- Born: 1834 Leicestershire, England
- Died: 18 February 1897 (aged 62–63) Christchurch, New Zealand
- Other names: Mary Ann Graves
- Occupation: Prostitute

= Mary Ann Greaves =

Prostitute, criminal

Mary Ann Greaves (1834 – 18 February 1897), also known as Mary Ann Graves, was a New Zealand prostitute and criminal. She was born in Leicestershire, England. The Canterbury Police Gazette of 1 June 1871 describes her as being 5' 4", slight build and having sandy hair and grey eyes. Greaves appeared before the Supreme Court four separate times (1862, 1866, 1868 and 1869). This was the highest number of times for a female at that time.

==Criminality==
She emigrated to Canterbury New Zealand from Tasmania in 1859. (She had possibly been transported to Tasmania as a criminal.) Her first known court appearance was in 1862. In 1864, she was listed as one of 14 known prostitutes in Christchurch, living in its only known brothel in Kaiapoi.
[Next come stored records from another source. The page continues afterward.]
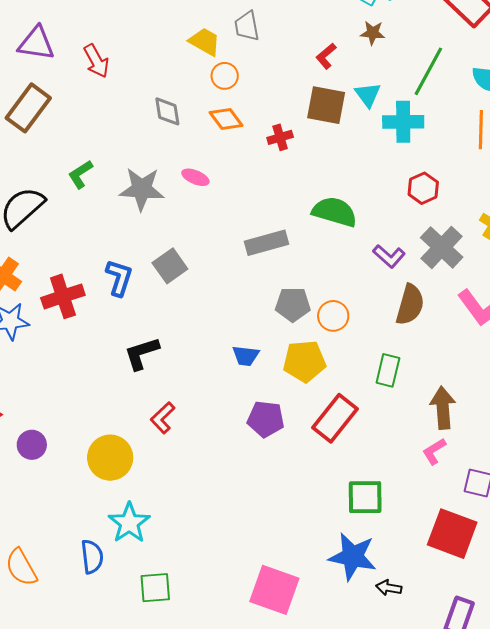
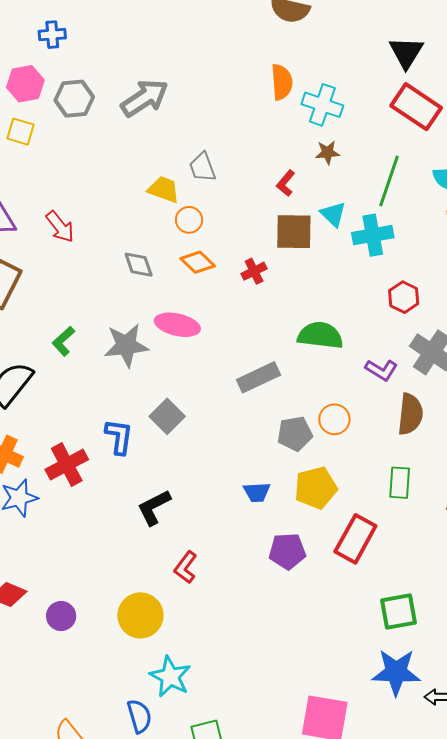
pink ellipse: (195, 177) -> (177, 325), size x1.6
orange circle: (333, 316) -> (334, 419), moved

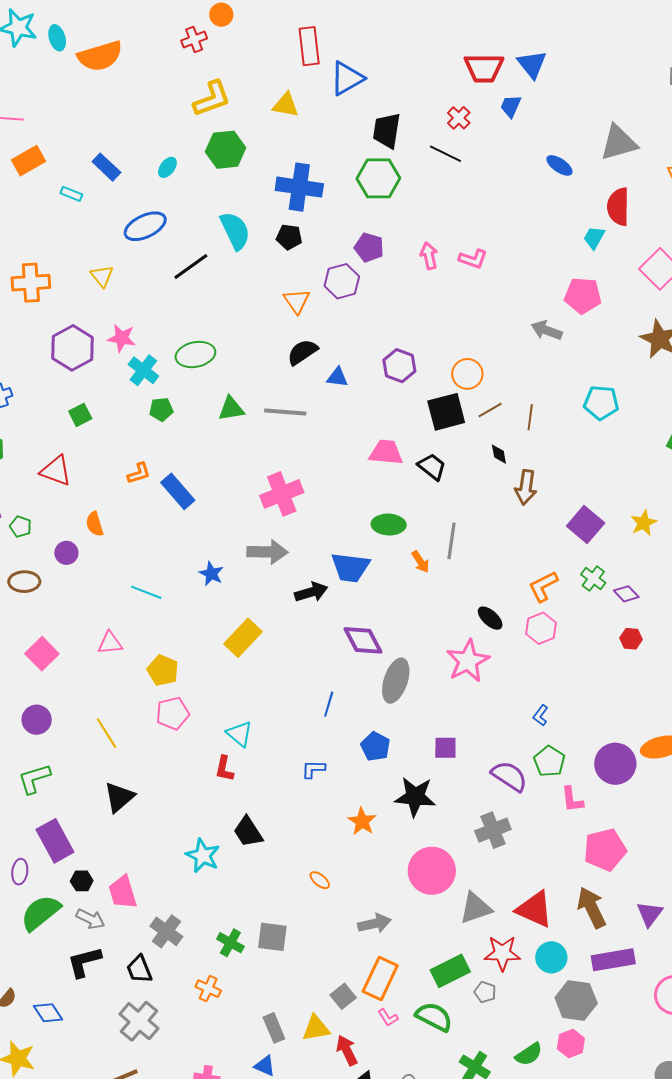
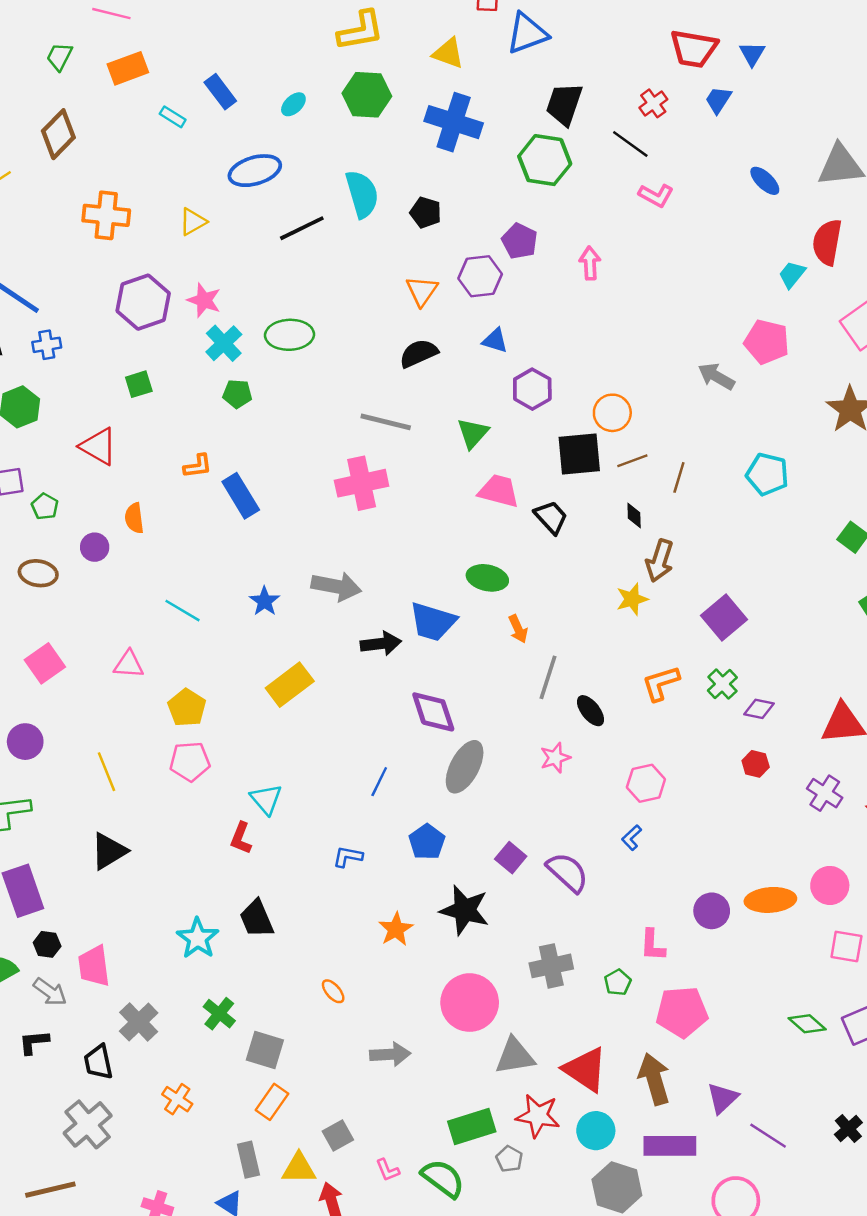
blue triangle: (532, 64) -> (752, 54), size x0.7
blue cross: (299, 187) -> (454, 122), moved
pink L-shape: (473, 259) -> (656, 195), moved
yellow triangle: (102, 276) -> (193, 222), turned 30
blue triangle: (337, 377) -> (495, 341), moved
green triangle: (231, 409) -> (473, 433), moved, turned -48
pink cross: (282, 494) -> (362, 483), moved
yellow star: (644, 523) -> (632, 599), moved
gray line: (452, 541) -> (548, 677), moved
purple diamond: (626, 594) -> (759, 709), turned -45
pink hexagon: (541, 628) -> (646, 783), moved
pink star: (468, 661) -> (555, 758), size x0.6
purple square: (445, 748) -> (511, 858), turned 30
green pentagon: (549, 761) -> (618, 982), moved, size x0.7
purple circle: (615, 764) -> (712, 911), size x0.7
purple semicircle: (509, 776) -> (568, 872), moved
green cross: (230, 943) -> (219, 1014), moved
black L-shape: (84, 962) -> (34, 1042), size x0.7
orange rectangle: (380, 978) -> (272, 1102), moved, size x0.7

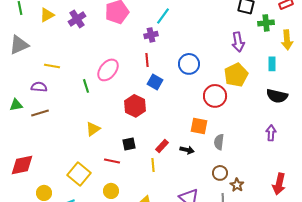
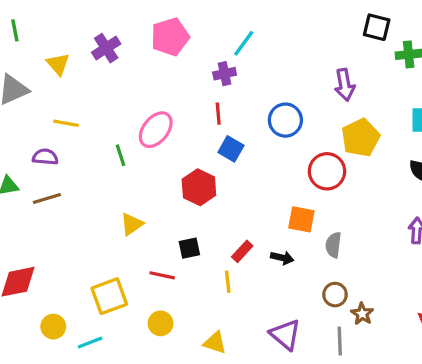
yellow triangle: (47, 15) -> (58, 64), moved, turned -42
purple arrow: (238, 42) -> (345, 85), moved
yellow square: (79, 174) -> (109, 296), turned 30

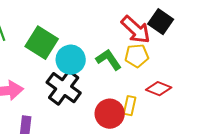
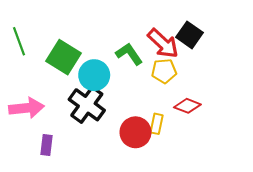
green L-shape: (109, 60) -> (129, 54), moved

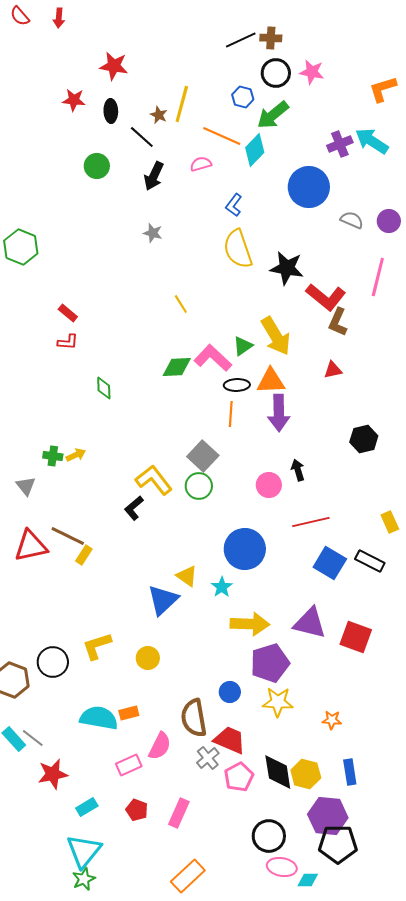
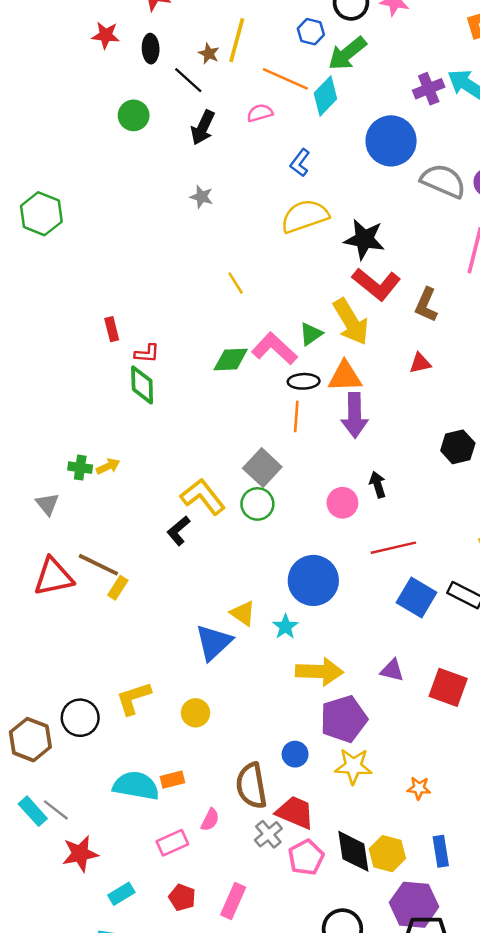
gray semicircle: (352, 220) -> (443, 181), size x1.6
yellow semicircle: (238, 249) -> (305, 216), turned 90
red L-shape: (326, 297) -> (376, 284), moved
red rectangle: (68, 313) -> (112, 329), moved, turned 36
red L-shape: (68, 342) -> (147, 353), moved
green diamond: (104, 388) -> (142, 385), size x1.4
purple triangle: (310, 623) -> (392, 670), size x0.6
pink semicircle: (160, 746) -> (210, 820), size x0.7

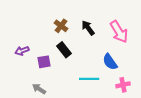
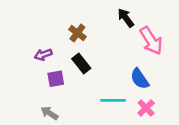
black arrow: (88, 28) -> (126, 18), moved
purple arrow: (22, 51) -> (43, 55), moved
pink cross: (123, 85) -> (146, 108), moved, turned -32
By 1866, she is described as an infamous criminal. Under a period of years, she became well known for appearing in a number of court cases regarding prostitution, robberies, public drunkenness, using obscene language and other crimes. In September that year, Greaves was sentenced to two years imprisonment for assault and robbery on a Thomas Davis. Fellow prostitute Mary Holmes and Charles Yates were also jailed for this incident.

In 1869 she took a man outside of the Criterion Hotel and whilst engaged in "other matters", allegedly rifled his pockets. When the man accused her of theft she struck him and called him a liar. The jury of the Supreme Court found her guilty and the judge told her "It is quite evident upon the facts that you are an old and hardened offender. I am sorry to say that both the Magistrate and I know you too well" She was sentenced to another two years. Greaves was released from prison on 12 May 1871 after being pardoned. Although released at 4pm, by that evening she had been arrested for being drunk and disorderly and solicitation.
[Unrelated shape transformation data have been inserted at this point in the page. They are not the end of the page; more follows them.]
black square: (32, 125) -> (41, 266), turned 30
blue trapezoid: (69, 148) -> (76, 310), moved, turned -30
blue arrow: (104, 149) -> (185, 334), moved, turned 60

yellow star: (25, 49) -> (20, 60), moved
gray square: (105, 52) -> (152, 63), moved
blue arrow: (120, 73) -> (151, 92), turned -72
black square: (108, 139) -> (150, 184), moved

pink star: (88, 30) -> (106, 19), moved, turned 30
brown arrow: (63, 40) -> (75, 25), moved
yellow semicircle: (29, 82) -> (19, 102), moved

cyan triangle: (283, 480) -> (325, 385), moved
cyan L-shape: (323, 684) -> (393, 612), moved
Greaves agreed to leave Christchurch after being arrested for soliciting outside the Mitre Hotel in March 1872. She failed to do so and was described as "incorrigible" and returned to jail.

The Contagious Diseases Act 1869 required prostitutes to undergo regular medical examinations. In 1876 she was in court for failing to attend medical examinations and was sent to the Contagious Diseases Reformatory.

In June 1877 in Oamaru she was convicted of perjury and sentenced to 18 months' imprisonment. During the trial (having used the alias Alice Purnell) she testified "I have been 15 or 16 years in New Zealand. I came from London as a married woman. I lived in the Province of Canterbury till I came to Oamaru.... I was in Timaru between 10 and 12 months. I was convicted in Timaru for vagrancy, and received three months' imprisonment.... I can write my name "Mary Ann Greaves," but not very well."

In 1887 Greaves was fined 30 Shillings for being drunk and disorderly and fighting with another prostitute, Ellen Parkinson.

==Children==
Greaves had at least one daughter and possibly at least 3 daughters. One daughter, Catherine, was born in Tasmania and in 1866, when she was 14 years old, appeared in court for a breach of the peace. She subsequently appeared in court many times and jailed for theft and prostitution. An 1867 (when Greaves was in prison) register of prostitutes in Christchurch list a Mary Ann Greaves	" Of no fixed abode" and that "Her mother is in prison, the Government support her two sisters". This is possibly another daughter of Greaves.

==Retirement==
In 1893, Greaves was reported to have retired from criminality, although still listed in that year's register of brothels and described as "quiet". She was living in Sydenham with 'a notorious thief'. On 18 February 1897 she died of apoplexy.